Never hire leaders based on words of mouth

By: Ben Patrick

It is no longer sufficient to hire leaders based solely on performance data or the word of top executives. To ensure leaders not only deliver performance results, but are also great people, requires a more thoughtful view of hiring that considers a range of factors and procedures.

This helps organizations accelerate and sustain performance by enhancing the capabilities of their people and linking talent to value creation.

It can take more than a year to find the right candidate to fill a new position or any vacant positions based on what kind of personnel the organization wants. Therefore, CEOs need to proactively project and define the future of the companies. The executive need move from a hierarchical view of development to a more fact-based and diverse view of hiring and developing talent, targeting selection and personalizing development through analytics.

In this talent-first era of business performance, having the right person in the right position is essential. Hiring by word of mouth means talent referrals from someone you know and trust, and the speed and power of the grapevine is clear. However, word-of-mouth hiring can introduce bias into the process by potentially limiting the number of candidates for consideration. It also discourages diversity of the talent pool by highlighting candidates with a connection to the company.
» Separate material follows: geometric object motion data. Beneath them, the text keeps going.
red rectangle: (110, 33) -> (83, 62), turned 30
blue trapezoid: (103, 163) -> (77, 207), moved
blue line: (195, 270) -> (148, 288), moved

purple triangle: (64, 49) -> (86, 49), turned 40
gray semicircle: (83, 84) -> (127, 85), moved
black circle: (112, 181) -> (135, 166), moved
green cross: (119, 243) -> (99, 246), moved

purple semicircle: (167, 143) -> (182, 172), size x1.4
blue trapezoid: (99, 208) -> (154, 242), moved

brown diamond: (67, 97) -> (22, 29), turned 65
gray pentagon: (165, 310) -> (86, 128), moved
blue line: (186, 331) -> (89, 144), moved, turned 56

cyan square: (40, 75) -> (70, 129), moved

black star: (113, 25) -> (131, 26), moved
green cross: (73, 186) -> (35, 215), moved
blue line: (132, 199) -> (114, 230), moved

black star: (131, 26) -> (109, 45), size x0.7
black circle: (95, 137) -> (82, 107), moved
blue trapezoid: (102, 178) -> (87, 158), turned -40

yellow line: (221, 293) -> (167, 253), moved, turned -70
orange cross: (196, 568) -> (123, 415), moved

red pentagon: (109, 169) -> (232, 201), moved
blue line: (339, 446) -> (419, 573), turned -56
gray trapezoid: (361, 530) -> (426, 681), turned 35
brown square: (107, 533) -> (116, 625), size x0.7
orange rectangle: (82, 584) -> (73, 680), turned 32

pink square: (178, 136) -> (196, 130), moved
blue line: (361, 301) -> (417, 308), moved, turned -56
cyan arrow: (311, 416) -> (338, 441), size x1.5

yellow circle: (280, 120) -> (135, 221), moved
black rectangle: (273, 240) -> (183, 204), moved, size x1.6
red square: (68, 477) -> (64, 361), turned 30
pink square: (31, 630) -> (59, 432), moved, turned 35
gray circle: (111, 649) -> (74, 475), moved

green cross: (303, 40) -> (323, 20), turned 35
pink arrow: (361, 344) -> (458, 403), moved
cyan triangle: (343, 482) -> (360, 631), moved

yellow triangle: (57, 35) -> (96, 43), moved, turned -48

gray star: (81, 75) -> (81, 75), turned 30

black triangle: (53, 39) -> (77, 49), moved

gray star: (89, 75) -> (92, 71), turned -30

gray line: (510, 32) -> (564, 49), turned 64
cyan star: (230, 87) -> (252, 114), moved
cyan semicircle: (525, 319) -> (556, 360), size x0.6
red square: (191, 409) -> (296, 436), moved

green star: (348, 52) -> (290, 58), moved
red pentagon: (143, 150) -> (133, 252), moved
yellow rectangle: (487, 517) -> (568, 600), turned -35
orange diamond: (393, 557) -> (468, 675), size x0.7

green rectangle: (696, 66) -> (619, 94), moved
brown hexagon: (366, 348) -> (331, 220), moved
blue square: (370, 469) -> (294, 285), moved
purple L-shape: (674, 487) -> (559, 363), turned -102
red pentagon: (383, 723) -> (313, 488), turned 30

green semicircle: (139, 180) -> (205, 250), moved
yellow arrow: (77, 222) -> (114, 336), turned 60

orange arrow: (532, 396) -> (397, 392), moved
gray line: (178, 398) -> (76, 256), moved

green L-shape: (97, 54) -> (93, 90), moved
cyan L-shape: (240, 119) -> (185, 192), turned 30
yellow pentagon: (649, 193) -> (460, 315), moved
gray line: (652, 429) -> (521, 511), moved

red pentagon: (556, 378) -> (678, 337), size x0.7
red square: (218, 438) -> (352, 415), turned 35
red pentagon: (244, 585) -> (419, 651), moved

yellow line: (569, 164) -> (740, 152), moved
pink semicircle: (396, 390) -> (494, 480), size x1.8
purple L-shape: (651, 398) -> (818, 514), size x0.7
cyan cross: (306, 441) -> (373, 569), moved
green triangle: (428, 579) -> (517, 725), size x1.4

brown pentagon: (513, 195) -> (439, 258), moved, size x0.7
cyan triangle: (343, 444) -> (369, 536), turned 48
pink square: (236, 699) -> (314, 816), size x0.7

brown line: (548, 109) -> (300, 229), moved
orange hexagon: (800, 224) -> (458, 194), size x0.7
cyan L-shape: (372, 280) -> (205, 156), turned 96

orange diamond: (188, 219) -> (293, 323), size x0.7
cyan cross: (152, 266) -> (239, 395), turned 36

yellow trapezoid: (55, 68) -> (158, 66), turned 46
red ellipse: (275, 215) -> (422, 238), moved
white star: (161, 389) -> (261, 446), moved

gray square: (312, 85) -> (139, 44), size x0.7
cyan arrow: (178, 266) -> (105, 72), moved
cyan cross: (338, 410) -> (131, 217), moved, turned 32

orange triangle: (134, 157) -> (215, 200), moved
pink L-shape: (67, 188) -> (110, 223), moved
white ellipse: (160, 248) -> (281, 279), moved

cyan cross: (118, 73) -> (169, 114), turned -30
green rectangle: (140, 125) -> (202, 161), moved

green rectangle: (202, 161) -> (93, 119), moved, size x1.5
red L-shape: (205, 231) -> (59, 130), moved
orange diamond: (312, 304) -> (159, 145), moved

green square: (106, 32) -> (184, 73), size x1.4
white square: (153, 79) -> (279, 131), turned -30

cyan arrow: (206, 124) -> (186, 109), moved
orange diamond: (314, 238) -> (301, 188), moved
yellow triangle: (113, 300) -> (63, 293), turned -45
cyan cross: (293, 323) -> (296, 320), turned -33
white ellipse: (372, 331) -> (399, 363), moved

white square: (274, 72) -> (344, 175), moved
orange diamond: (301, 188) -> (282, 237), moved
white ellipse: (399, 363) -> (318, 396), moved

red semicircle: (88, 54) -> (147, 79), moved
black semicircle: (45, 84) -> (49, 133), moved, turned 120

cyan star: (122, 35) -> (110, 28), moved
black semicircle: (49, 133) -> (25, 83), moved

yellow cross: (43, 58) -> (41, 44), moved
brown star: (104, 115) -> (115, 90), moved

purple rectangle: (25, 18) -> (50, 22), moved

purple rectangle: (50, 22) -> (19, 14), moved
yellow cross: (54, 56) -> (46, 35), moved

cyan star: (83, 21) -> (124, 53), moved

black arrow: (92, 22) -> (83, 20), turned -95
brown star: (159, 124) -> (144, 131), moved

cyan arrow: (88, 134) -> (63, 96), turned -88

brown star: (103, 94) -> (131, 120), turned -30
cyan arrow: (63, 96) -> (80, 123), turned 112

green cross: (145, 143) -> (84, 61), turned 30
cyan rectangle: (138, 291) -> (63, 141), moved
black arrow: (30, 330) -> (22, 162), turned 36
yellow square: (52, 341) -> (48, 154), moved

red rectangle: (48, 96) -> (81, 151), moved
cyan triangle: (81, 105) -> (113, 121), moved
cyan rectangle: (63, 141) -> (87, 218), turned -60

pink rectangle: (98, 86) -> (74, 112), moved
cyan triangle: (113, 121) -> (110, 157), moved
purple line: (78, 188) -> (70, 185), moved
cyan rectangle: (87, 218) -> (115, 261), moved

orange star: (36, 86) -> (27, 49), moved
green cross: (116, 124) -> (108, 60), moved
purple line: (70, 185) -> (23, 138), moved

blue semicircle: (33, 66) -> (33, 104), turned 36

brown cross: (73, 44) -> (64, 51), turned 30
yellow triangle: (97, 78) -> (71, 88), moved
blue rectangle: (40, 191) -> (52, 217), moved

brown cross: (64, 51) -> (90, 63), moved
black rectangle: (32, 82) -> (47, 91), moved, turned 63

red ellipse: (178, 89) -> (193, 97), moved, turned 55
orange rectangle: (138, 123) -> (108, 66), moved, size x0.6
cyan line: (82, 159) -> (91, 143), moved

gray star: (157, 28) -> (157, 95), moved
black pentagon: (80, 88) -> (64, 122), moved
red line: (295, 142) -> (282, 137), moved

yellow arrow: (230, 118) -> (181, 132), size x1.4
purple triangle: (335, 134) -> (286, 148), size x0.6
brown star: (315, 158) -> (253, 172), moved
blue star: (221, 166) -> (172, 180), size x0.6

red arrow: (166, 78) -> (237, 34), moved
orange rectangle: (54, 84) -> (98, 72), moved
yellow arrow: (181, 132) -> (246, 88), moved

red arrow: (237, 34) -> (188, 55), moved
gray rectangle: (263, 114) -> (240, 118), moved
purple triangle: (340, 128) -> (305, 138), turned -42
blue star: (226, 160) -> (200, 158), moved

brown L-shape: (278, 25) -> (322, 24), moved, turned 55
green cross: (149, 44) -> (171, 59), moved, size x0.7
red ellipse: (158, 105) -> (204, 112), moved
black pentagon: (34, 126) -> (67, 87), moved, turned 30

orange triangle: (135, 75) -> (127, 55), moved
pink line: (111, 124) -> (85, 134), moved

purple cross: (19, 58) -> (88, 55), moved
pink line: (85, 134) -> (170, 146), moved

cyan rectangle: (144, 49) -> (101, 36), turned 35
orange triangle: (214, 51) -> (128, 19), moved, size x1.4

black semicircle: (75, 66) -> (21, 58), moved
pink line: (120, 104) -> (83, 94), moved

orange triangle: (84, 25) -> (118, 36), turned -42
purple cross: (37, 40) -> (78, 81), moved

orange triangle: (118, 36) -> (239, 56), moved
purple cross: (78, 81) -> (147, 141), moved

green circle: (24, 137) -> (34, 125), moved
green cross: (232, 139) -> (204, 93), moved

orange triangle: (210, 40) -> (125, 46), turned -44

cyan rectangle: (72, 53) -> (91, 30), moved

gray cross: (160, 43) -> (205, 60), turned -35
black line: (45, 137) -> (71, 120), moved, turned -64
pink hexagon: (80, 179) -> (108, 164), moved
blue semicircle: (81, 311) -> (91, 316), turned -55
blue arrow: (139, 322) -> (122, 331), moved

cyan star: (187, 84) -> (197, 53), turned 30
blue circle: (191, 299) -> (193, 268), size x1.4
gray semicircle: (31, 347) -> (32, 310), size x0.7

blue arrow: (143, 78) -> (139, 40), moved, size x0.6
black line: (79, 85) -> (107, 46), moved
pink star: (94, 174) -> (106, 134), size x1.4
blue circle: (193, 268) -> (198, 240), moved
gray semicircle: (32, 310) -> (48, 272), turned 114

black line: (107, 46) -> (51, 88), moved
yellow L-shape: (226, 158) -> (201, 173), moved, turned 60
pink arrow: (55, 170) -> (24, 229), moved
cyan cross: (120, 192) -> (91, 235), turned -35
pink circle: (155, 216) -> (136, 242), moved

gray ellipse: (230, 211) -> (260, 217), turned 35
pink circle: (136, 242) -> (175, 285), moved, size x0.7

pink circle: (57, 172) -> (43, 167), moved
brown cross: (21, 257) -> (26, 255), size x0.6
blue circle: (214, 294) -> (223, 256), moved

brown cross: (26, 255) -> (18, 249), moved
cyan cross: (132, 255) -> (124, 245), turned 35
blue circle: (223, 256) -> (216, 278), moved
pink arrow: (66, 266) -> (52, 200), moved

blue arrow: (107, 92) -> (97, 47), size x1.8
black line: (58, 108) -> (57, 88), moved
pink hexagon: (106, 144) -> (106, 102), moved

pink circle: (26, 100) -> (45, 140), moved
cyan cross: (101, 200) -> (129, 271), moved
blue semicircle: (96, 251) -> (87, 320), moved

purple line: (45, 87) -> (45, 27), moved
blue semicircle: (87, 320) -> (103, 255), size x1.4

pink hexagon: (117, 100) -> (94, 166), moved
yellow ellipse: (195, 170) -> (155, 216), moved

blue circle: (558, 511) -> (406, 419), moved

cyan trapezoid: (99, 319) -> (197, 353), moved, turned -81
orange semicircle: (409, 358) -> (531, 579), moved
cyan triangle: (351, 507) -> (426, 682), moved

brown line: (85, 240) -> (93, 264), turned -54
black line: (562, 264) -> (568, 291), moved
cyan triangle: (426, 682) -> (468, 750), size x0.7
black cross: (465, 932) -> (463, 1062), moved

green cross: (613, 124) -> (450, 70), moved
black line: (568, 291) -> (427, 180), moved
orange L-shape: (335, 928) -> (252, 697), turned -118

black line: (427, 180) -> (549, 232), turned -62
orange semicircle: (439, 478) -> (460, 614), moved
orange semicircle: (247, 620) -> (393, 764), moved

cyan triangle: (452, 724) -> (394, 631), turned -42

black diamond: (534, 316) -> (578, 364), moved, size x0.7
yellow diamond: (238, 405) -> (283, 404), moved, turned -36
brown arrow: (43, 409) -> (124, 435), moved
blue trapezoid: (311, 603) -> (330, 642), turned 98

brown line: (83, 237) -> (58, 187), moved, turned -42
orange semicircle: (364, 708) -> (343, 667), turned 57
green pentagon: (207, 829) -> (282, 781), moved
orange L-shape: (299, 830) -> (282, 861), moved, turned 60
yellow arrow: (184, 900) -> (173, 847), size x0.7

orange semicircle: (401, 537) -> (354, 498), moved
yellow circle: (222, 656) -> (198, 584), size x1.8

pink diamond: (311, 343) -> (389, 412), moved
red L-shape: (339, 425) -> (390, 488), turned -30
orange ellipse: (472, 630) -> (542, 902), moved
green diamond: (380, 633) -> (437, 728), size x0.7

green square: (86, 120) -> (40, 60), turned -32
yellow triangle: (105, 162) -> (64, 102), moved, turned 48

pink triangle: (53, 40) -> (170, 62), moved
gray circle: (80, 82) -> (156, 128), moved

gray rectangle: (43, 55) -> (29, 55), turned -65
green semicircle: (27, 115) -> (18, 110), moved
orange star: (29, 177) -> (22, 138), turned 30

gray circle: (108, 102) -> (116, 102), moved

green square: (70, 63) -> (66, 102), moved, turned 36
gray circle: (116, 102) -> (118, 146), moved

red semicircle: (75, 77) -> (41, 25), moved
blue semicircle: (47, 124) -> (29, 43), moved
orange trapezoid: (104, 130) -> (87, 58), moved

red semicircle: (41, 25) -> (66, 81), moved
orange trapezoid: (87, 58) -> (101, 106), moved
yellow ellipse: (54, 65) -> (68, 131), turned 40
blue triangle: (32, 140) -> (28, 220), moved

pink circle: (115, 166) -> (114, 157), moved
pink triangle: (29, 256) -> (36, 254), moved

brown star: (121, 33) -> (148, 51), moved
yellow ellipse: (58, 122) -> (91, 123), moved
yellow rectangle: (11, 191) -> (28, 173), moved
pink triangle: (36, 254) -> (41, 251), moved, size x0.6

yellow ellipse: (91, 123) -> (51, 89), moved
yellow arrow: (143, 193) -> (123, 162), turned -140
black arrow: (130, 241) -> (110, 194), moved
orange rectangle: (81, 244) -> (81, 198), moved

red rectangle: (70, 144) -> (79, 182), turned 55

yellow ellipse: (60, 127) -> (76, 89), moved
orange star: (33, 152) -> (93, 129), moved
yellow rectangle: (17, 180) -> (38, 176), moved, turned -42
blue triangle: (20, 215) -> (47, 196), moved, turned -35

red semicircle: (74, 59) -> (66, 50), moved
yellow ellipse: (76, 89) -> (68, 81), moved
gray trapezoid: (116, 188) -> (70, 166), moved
The need for a fresh leadership baseline is acute. The nature of the word “leadership” has evolved through digitization, automation, shifts in generational expectations of work and a gig economy. Leaders today must demonstrate they care about the individuals on their teams to best magnify the impact of their talent and align the right talent to the right value creation opportunities. They must be curious about change and its implications on their own sphere of influence. They must have the courage to make hard choices, raise risks others aren’t seeing and maintain their course when others embrace a new fad.

It is no longer sufficient to hire leaders based solely on performance data or the word of top executives. To ensure leaders not only deliver performance results, but are also great people, requires a more thoughtful view of hiring that considers a range of factors and procedures.